== Extracted records ==
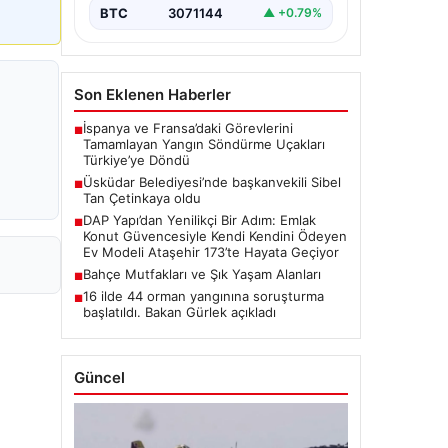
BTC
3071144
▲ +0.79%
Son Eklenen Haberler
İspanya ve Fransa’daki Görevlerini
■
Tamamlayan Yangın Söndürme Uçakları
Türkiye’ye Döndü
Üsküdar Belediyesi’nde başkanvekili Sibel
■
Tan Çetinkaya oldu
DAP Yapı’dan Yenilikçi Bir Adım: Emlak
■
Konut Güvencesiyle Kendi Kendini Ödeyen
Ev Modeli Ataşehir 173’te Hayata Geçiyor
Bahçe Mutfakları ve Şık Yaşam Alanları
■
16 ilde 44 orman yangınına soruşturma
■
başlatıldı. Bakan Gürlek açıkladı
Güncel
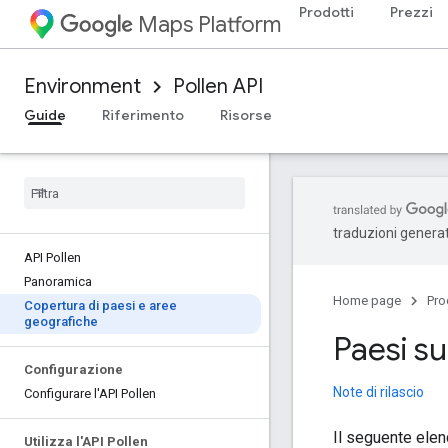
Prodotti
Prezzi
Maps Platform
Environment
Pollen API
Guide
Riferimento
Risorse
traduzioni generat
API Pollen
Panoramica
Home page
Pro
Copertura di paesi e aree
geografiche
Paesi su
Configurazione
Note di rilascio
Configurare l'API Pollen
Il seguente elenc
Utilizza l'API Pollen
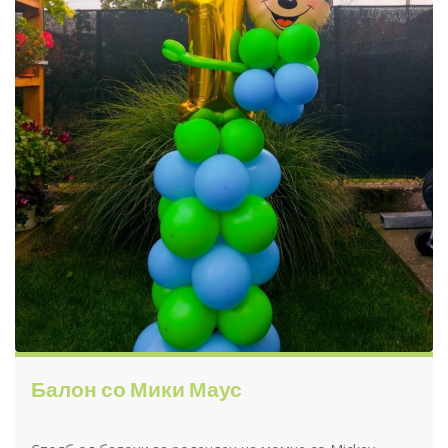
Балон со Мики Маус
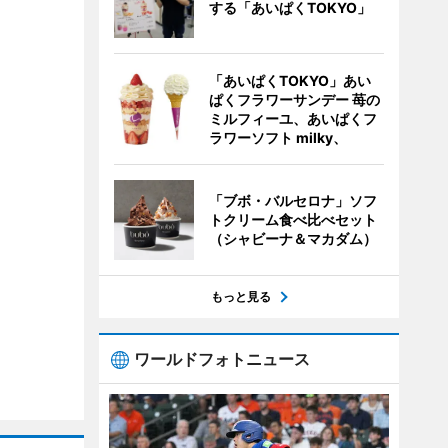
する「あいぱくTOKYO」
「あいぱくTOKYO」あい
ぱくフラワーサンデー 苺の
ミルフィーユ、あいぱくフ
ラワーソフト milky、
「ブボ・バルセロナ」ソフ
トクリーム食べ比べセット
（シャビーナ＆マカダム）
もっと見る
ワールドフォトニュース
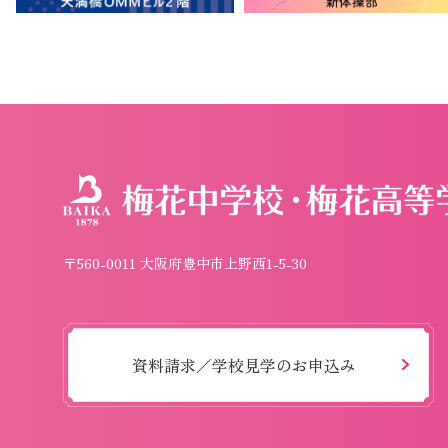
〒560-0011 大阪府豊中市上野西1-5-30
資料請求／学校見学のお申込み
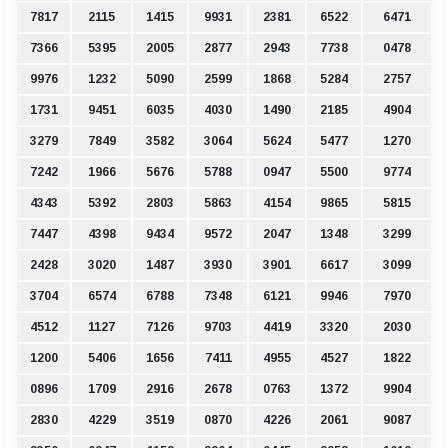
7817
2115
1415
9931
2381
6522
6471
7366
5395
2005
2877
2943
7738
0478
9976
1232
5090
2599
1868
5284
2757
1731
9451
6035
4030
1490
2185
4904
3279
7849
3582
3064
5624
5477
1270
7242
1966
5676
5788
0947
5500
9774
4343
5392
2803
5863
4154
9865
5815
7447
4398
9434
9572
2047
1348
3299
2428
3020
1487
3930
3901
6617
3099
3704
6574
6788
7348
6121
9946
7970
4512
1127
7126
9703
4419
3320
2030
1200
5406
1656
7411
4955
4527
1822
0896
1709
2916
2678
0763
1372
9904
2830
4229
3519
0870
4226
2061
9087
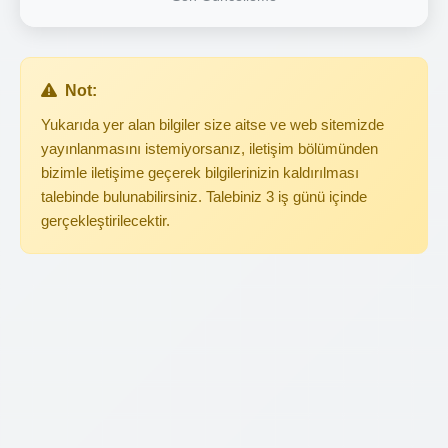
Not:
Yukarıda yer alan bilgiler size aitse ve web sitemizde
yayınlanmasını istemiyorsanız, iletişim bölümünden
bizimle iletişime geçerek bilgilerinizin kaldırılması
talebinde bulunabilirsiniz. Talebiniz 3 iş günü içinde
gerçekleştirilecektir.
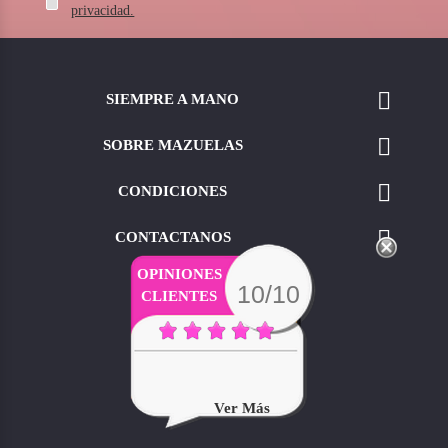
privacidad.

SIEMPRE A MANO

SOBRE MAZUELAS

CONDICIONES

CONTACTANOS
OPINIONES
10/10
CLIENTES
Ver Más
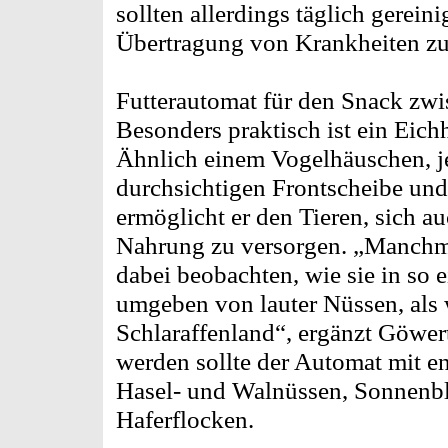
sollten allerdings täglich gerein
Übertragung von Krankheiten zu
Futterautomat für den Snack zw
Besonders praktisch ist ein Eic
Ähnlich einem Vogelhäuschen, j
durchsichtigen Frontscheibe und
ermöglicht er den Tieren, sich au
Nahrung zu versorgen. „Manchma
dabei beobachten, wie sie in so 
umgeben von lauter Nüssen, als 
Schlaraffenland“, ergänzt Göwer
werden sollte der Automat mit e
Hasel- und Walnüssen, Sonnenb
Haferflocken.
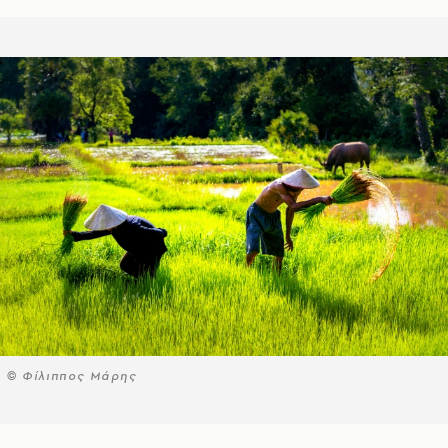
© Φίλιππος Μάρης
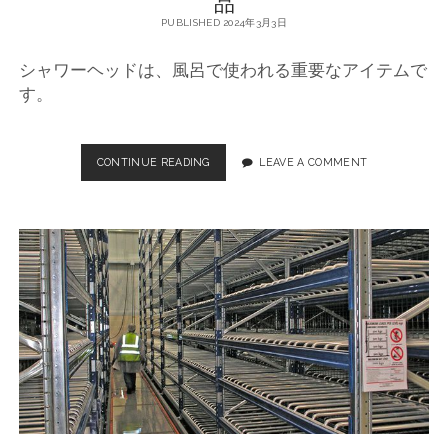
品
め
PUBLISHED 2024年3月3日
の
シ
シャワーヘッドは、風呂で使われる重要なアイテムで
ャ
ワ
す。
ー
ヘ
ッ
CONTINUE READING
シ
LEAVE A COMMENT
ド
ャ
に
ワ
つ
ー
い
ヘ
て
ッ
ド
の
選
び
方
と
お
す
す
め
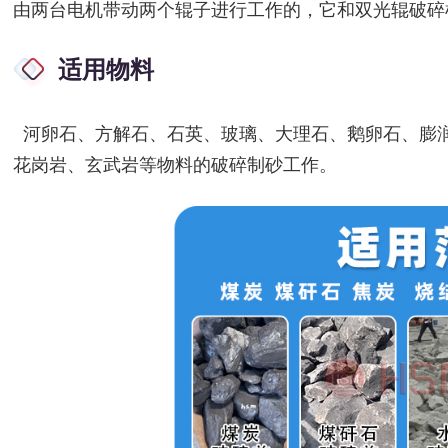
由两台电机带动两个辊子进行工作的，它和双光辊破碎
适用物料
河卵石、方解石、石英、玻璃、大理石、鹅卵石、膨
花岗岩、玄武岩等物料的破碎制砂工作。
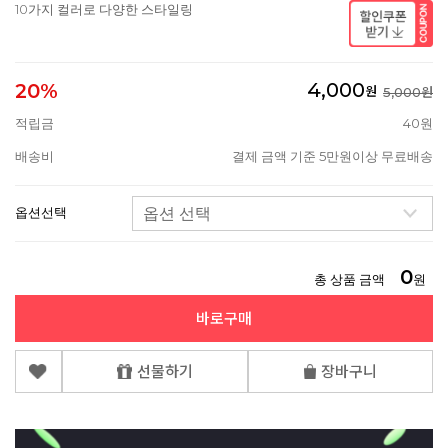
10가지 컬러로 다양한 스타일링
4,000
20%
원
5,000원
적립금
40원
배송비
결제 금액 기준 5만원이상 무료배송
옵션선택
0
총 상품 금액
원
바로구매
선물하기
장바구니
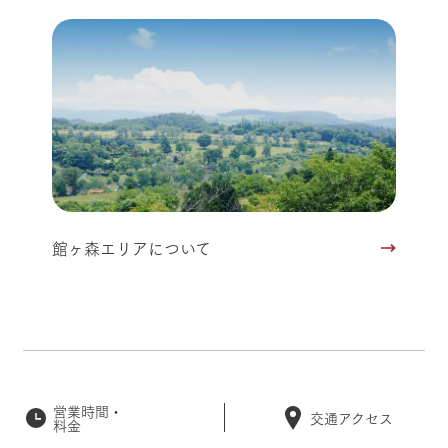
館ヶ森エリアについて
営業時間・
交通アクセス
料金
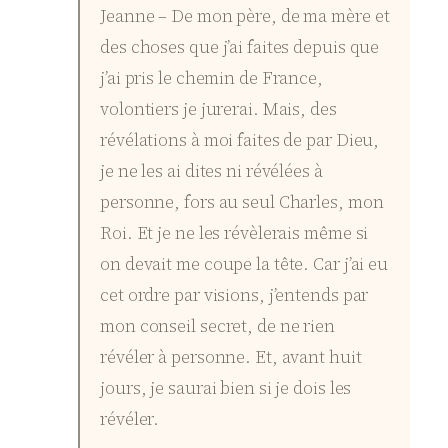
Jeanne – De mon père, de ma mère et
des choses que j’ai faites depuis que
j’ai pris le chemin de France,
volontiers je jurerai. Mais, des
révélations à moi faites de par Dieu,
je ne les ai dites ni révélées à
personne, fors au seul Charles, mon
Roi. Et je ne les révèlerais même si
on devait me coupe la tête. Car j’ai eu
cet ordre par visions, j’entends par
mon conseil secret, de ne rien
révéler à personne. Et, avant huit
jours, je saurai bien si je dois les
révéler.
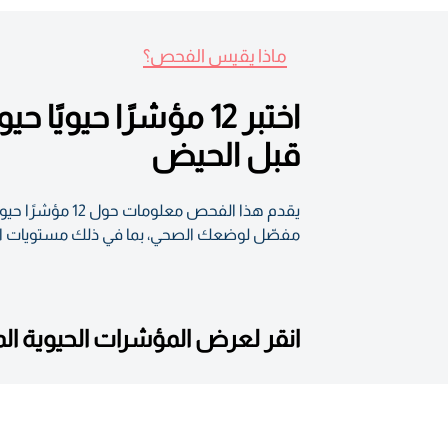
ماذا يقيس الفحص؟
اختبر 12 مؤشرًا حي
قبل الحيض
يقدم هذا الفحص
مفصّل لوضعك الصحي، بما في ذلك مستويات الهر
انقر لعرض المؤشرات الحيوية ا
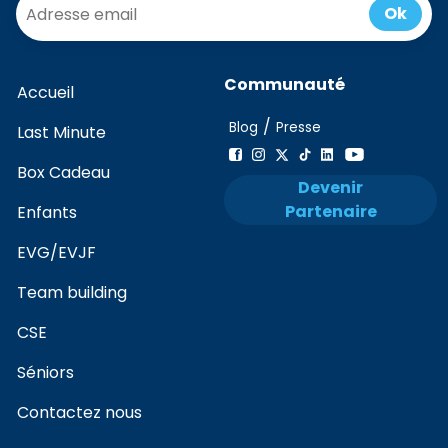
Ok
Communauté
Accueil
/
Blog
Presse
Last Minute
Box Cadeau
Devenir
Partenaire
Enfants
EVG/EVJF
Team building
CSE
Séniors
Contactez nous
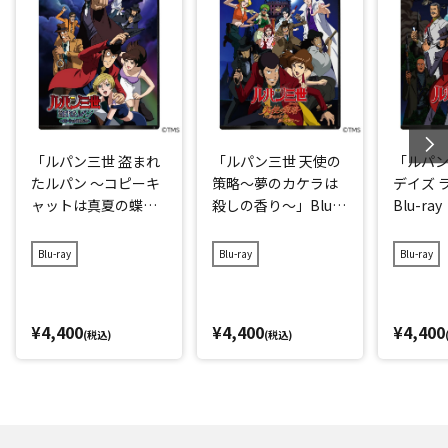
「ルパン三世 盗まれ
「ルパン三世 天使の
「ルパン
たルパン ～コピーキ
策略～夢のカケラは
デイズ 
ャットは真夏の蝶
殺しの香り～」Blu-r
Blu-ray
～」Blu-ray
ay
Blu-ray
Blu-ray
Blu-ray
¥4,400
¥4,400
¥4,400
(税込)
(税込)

== WHAT THE EXERCISE ASKS ==
Pictures are to be left out; repeat all the remaining data exactly.

== WORKED SOLUTION ==
BTC
3071144
▲ +0.79%
Son Eklenen Haberler
İspanya ve Fransa’daki Görevlerini
■
Tamamlayan Yangın Söndürme Uçakları
Türkiye’ye Döndü
Üsküdar Belediyesi’nde başkanvekili Sibel
■
Tan Çetinkaya oldu
DAP Yapı’dan Yenilikçi Bir Adım: Emlak
■
Konut Güvencesiyle Kendi Kendini Ödeyen
Ev Modeli Ataşehir 173’te Hayata Geçiyor
Bahçe Mutfakları ve Şık Yaşam Alanları
■
16 ilde 44 orman yangınına soruşturma
■
başlatıldı. Bakan Gürlek açıkladı
Güncel
Prodotti
Prezzi
Maps Platform
Environment
Pollen API
Guide
Riferimento
Risorse
traduzioni generat
API Pollen
Panoramica
Home page
Pro
Copertura di paesi e aree
geografiche
Paesi su
Configurazione
Note di rilascio
Configurare l'API Pollen
Il seguente elenc
Utilizza l'API Pollen
Балон со Мики Маус
する「あいぱくTOKYO」
「あいぱくTOKYO」あい
ぱくフラワーサンデー 苺の
ミルフィーユ、あいぱくフ
ラワーソフト milky、
「ブボ・バルセロナ」ソフ
トクリーム食べ比べセット
（シャビーナ＆マカダム）
もっと見る
ワールドフォトニュース
〒560-0011 大阪府豊中市上野西1-5-30
資料請求／学校見学のお申込み
7817
2115
1415
9931
2381
6522
6471
7366
5395
2005
2877
2943
7738
0478
9976
1232
5090
2599
1868
5284
2757
1731
9451
6035
4030
1490
2185
4904
3279
7849
3582
3064
5624
5477
1270
7242
1966
5676
5788
0947
5500
9774
4343
5392
2803
5863
4154
9865
5815
7447
4398
9434
9572
2047
1348
3299
2428
3020
1487
3930
3901
6617
3099
3704
6574
6788
7348
6121
9946
7970
4512
1127
7126
9703
4419
3320
2030
1200
5406
1656
7411
4955
4527
1822
0896
1709
2916
2678
0763
1372
9904
2830
4229
3519
0870
4226
2061
9087
Not:
Yukarıda yer alan bilgiler size aitse ve web sitemizde
yayınlanmasını istemiyorsanız, iletişim bölümünden
bizimle iletişime geçerek bilgilerinizin kaldırılması
talebinde bulunabilirsiniz. Talebiniz 3 iş günü içinde
gerçekleştirilecektir.
privacidad.

SIEMPRE A MANO

SOBRE MAZUELAS

CONDICIONES

CONTACTANOS
OPINIONES
10/10
CLIENTES
Ver Más
sollten allerdings täglich gerein
Übertragung von Krankheiten zu
Futterautomat für den Snack zw
Besonders praktisch ist ein Eic
Ähnlich einem Vogelhäuschen, j
durchsichtigen Frontscheibe und
ermöglicht er den Tieren, sich au
Nahrung zu versorgen. „Manchma
dabei beobachten, wie sie in so 
umgeben von lauter Nüssen, als 
Schlaraffenland“, ergänzt Göwer
werden sollte der Automat mit e
Hasel- und Walnüssen, Sonnenb
Haferflocken.
© Φίλιππος Μάρης
品
め
PUBLISHED 2024年3月3日
の
シ
シャワーヘッドは、風呂で使われる重要なアイテムで
ャ
ワ
す。
ー
ヘ
ッ
CONTINUE READING
シ
LEAVE A COMMENT
ド
ャ
に
ワ
つ
ー
い
ヘ
て
ッ
ド
の
選
び
方
と
お
す
す
め
由两台电机带动两个辊子进行工作的，它和双光辊破碎
适用物料
河卵石、方解石、石英、玻璃、大理石、鹅卵石、膨
花岗岩、玄武岩等物料的破碎制砂工作。
10가지 컬러로 다양한 스타일링
4,000
20%
원
5,000원
적립금
40원
배송비
결제 금액 기준 5만원이상 무료배송
옵션선택
0
총 상품 금액
원
바로구매
선물하기
장바구니
館ヶ森エリアについて
営業時間・
交通アクセス
料金
Jeanne – De mon père, de ma mère et
des choses que j’ai faites depuis que
j’ai pris le chemin de France,
volontiers je jurerai. Mais, des
révélations à moi faites de par Dieu,
je ne les ai dites ni révélées à
personne, fors au seul Charles, mon
Roi. Et je ne les révèlerais même si
on devait me coupe la tête. Car j’ai eu
cet ordre par visions, j’entends par
mon conseil secret, de ne rien
révéler à personne. Et, avant huit
jours, je saurai bien si je dois les
révéler.
ماذا يقيس الفحص؟
اختبر 12 مؤشرًا حي
قبل الحيض
يقدم هذا الفحص
مفصّل لوضعك الصحي، بما في ذلك مستويات الهر
انقر لعرض المؤشرات الحيوية ا
Ok
Communauté
Accueil
/
Blog
Presse
Last Minute
Box Cadeau
Devenir
Partenaire
Enfants
EVG/EVJF
Team building
CSE
Séniors
Contactez nous
「ルパン三世 盗まれ
「ルパン三世 天使の
「ルパン
たルパン ～コピーキ
策略～夢のカケラは
デイズ 
ャットは真夏の蝶
殺しの香り～」Blu-r
Blu-ray
～」Blu-ray
ay
Blu-ray
Blu-ray
Blu-ray
¥4,400
¥4,400
¥4,400
(税込)
(税込)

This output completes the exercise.